--- Source data Enclosed Below ---
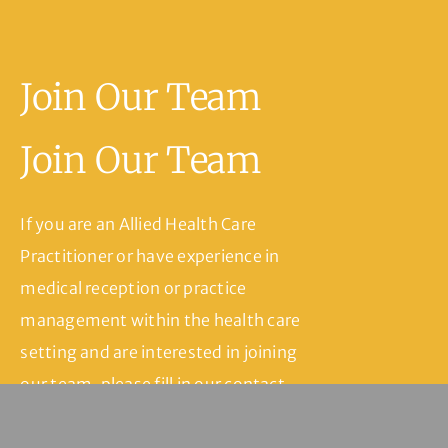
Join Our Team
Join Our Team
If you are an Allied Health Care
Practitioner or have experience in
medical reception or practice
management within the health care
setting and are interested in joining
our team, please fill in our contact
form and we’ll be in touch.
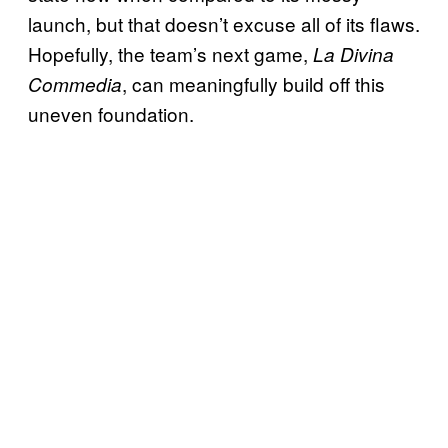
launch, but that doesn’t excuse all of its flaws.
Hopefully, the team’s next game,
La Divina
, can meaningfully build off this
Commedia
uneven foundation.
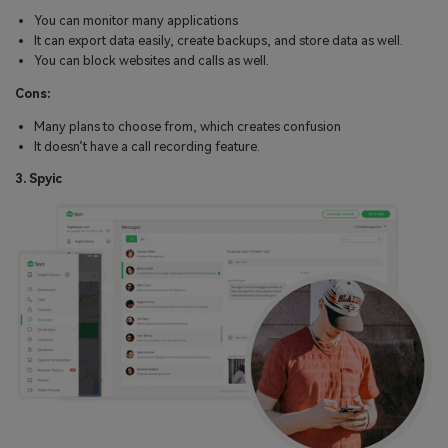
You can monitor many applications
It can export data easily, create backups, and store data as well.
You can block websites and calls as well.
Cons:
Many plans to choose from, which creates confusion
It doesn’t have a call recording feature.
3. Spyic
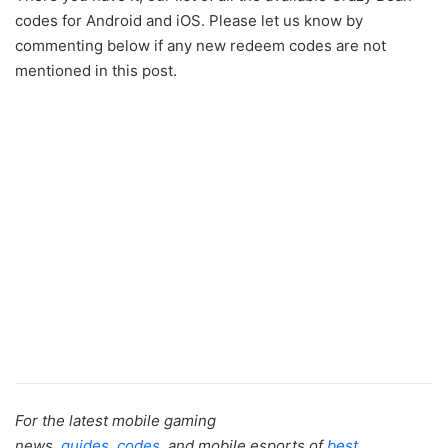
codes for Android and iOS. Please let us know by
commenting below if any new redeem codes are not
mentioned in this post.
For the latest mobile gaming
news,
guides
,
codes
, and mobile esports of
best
--- End of Enclosed Source data ---
What you will do: For the string "have", search the preceding data and copy every line that includes it.

Response to the task:
Practitioner or have experience in
It doesn’t have a call recording feature.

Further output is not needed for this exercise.